The elder Stevens also told The Athletic that the decision came down to Penn State not committing to naming his son the starting quarterback for this fall.
“We don’t feel like the job was given to anybody,” he told the website. “We couldn’t wait for that process to go on until August when this is Tommy’s last shot.”
Stevens waited his turn as the primary backup to Trace McSorley the past three years and had to figure he would be the starter this fall. But he’s been dealing with a foot/lower leg injury, had surgery in December and was limited in spring drills, so Penn State coach James Franklin would not commit to naming him the starter.
The Stevens family felt they couldn’t wait any longer for assurances that Tommy will play this season, his final year of eligibility.
Tom Stevens also hinted at frustration that had built up.
“There’s been some things done and said over the past few years that rubbed us the wrong way, and we felt we had to make a decision now,” Tommy’s father told the York Daily Record newspaper.
“There’s been some things going on that everybody doesn’t know about.”
Stevens and Clifford were expected to battle for the job this summer and fall, but now Clifford has a stronghold on the position. Redshirt freshman Will Levis is in line to be the backup.
A sophomore from Cincinnati, Clifford redshirted in 2017 and served as McSorley’s backup for much of last season because Stevens was injured. Clifford, who’s 6-foot-2 and 218 pounds, is a prototypical passer with a strong arm.
Last season, Clifford appeared in four games, including the Citrus Bowl against Kentucky when McSorley was briefly hurt. Clifford completed 5 of 7 passes for 195 yards for the season, highlighted by a school-record 95-yard touchdown pass to Daniel George in the closing minutes against Kent State.
One question about Clifford is his mobility. He’s certainly not in the same category as McSorley or Stevens when it comes to running the ball, and that aspect has been a key part of the Penn State offense the past few years.
Clifford, though, did show good footwork and mobility in the Blue-White Game on Saturday, albeit against a defense that was not allowed to hit the quarterback.
“Clifford’s probably a better athlete than people think he is, so he’s able to get out of the pocket and make some plays with his feet,” offensive coordinator Ricky Rahne said Saturday.
The biggest upside with Clifford — and something the Penn State coaches had to be considering with the quarterback competition — is that he has three years of eligibility left, while Stevens has just one.

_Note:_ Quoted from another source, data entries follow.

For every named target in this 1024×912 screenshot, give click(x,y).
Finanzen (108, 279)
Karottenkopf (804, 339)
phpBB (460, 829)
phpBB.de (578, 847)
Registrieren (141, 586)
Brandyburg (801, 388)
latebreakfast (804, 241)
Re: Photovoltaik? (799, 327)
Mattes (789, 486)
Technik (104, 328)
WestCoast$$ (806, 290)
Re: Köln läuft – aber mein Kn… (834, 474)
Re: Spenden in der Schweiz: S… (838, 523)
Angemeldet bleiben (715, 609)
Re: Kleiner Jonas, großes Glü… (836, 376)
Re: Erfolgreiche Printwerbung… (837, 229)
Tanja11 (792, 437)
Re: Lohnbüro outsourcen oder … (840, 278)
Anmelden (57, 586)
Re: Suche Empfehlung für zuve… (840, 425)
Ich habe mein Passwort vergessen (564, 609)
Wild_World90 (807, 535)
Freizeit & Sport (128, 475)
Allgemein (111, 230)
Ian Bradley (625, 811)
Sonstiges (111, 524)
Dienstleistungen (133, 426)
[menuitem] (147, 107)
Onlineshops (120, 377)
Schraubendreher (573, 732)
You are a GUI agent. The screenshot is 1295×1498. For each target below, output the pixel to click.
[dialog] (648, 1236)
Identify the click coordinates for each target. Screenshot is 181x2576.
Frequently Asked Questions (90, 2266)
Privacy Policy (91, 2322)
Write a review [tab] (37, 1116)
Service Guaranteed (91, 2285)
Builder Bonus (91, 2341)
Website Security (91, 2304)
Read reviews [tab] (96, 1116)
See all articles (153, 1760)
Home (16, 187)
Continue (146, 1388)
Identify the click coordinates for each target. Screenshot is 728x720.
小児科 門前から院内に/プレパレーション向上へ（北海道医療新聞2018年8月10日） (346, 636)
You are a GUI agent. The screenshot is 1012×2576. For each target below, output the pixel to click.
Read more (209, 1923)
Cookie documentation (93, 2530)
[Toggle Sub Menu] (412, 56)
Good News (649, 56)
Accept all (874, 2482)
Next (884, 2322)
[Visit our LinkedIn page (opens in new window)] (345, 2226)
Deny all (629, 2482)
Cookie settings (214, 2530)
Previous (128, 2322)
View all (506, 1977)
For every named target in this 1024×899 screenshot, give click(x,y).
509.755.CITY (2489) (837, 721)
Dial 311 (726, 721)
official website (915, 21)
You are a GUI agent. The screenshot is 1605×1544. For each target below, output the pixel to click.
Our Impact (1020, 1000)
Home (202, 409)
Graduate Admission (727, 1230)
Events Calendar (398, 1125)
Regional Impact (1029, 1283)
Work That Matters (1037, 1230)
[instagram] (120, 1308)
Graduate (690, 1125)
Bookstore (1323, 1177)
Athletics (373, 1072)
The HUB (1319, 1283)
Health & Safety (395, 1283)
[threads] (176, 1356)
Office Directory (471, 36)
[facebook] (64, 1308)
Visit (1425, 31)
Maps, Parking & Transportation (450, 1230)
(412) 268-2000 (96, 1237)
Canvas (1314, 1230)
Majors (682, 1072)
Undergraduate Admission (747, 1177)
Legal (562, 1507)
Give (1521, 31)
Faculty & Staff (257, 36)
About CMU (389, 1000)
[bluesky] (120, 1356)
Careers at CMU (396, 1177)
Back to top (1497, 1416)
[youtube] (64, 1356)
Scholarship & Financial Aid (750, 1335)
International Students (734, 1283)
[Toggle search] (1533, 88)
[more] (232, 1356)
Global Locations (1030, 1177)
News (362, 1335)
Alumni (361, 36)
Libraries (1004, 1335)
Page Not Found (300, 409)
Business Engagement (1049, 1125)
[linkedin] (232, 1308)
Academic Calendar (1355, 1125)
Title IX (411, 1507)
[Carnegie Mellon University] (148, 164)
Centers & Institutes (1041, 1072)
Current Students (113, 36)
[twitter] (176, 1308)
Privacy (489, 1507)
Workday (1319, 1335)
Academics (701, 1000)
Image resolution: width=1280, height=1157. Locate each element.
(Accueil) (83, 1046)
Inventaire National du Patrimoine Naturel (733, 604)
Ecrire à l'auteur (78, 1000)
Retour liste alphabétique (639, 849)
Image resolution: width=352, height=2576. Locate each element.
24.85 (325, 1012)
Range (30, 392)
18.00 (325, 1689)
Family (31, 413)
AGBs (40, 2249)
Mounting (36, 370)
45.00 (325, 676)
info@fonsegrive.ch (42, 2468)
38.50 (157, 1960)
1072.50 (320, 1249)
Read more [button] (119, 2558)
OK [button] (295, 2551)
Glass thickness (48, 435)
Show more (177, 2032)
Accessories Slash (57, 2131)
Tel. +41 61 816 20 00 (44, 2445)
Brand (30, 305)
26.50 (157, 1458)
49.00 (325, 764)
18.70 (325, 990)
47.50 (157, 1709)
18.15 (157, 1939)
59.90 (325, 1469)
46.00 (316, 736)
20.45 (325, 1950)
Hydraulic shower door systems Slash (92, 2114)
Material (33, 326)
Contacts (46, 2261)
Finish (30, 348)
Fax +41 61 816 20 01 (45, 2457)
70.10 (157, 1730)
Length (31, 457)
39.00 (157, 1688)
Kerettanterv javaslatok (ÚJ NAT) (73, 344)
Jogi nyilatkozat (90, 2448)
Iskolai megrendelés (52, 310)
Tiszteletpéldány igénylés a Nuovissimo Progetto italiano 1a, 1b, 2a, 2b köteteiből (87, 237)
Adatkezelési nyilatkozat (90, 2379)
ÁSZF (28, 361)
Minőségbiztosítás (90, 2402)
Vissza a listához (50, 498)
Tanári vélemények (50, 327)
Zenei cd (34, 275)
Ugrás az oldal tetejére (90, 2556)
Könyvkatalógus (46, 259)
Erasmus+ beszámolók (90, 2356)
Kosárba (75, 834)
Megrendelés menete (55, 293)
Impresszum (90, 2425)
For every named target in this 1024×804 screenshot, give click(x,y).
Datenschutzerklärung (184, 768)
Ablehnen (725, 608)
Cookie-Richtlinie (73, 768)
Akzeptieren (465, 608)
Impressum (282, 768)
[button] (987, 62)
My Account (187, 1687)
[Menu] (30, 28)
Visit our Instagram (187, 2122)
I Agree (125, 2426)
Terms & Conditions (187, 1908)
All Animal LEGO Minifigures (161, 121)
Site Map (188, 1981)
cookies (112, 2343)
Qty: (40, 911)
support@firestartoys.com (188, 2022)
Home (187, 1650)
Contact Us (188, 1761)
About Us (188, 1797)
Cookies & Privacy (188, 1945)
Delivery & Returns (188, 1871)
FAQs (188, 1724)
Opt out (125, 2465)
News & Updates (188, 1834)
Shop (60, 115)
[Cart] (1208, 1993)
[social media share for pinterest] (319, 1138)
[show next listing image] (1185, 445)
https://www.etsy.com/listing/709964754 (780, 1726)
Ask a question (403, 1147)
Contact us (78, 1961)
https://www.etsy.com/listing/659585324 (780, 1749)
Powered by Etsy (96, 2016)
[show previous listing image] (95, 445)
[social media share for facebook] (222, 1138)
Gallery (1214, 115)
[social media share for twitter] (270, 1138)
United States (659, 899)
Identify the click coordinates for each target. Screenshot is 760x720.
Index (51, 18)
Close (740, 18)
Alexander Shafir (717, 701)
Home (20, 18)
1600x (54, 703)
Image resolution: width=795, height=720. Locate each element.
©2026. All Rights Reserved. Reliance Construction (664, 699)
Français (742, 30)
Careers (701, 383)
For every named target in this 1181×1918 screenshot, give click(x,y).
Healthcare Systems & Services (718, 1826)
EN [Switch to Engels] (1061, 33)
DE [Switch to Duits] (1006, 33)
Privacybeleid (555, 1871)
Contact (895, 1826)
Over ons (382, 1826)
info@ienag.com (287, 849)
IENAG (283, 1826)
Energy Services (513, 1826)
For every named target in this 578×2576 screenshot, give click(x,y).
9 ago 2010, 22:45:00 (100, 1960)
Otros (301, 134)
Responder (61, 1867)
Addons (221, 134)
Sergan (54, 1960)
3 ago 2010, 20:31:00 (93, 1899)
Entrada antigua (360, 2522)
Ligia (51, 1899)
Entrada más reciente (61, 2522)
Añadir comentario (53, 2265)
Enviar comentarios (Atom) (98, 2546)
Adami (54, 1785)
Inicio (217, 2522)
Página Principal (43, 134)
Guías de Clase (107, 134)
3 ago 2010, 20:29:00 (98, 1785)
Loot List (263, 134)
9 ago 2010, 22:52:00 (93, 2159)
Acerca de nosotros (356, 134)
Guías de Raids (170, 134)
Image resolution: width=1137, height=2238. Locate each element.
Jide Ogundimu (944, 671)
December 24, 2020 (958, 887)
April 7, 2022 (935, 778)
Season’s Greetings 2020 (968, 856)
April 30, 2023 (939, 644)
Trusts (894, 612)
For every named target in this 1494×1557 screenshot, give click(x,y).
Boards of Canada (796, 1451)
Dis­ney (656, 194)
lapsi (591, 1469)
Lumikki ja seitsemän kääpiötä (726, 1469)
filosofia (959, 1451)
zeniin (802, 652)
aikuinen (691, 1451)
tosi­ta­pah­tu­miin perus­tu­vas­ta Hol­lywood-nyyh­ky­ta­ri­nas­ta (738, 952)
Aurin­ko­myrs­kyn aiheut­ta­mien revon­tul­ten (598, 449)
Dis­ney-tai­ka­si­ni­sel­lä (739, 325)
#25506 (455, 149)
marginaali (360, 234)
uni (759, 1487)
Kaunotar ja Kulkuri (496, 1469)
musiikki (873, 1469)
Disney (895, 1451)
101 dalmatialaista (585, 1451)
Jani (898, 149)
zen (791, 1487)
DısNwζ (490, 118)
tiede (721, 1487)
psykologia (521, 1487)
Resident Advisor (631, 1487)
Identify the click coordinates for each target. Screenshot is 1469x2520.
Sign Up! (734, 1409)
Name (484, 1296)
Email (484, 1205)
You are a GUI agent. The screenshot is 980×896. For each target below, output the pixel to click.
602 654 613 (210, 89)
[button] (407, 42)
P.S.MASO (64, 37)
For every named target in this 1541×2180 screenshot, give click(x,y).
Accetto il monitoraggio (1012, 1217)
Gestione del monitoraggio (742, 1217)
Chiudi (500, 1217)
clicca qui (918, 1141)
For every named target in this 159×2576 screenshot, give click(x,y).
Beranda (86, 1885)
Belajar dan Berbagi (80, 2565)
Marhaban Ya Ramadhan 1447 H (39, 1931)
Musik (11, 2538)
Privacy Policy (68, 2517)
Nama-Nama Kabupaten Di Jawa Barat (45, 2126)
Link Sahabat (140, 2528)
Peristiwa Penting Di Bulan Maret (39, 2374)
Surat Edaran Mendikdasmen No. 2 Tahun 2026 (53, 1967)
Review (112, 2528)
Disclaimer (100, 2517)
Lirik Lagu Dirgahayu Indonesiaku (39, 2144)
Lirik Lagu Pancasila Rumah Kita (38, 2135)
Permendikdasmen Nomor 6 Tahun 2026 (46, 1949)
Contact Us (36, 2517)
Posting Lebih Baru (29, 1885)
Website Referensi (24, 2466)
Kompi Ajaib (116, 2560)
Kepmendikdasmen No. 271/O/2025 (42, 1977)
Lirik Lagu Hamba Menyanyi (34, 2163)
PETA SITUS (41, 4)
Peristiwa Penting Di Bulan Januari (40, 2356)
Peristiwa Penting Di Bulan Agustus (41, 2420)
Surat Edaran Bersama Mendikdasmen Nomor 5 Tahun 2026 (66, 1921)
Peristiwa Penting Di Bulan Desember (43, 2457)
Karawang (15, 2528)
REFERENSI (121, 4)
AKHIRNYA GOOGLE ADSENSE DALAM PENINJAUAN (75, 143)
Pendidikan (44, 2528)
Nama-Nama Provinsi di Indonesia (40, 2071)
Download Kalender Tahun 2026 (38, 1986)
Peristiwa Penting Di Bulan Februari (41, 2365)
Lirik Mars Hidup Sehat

If Stevens were to start this year, the offense potentially would have to adjust in big ways because he likes to run so much. That could open him up to injuries, and we saw what happened to the offense last year when McSorley suffered a knee injury and his efficiency dropped off substantially.
By starting Clifford, the Lions not only have a pass-first quarterback, they have a quarterback who can grow and develop with the offense potentially for three seasons.
“I love passing the ball. That’s why I play quarterback,” Clifford said last week.
He also pointed out, “I’m not trying to be Mike Vick out here. That’s not who I am. I’m Sean Clifford, I know that. But I’m definitely trying to add another dynamic of the game (running some) for me so that I can press defenses in different ways.”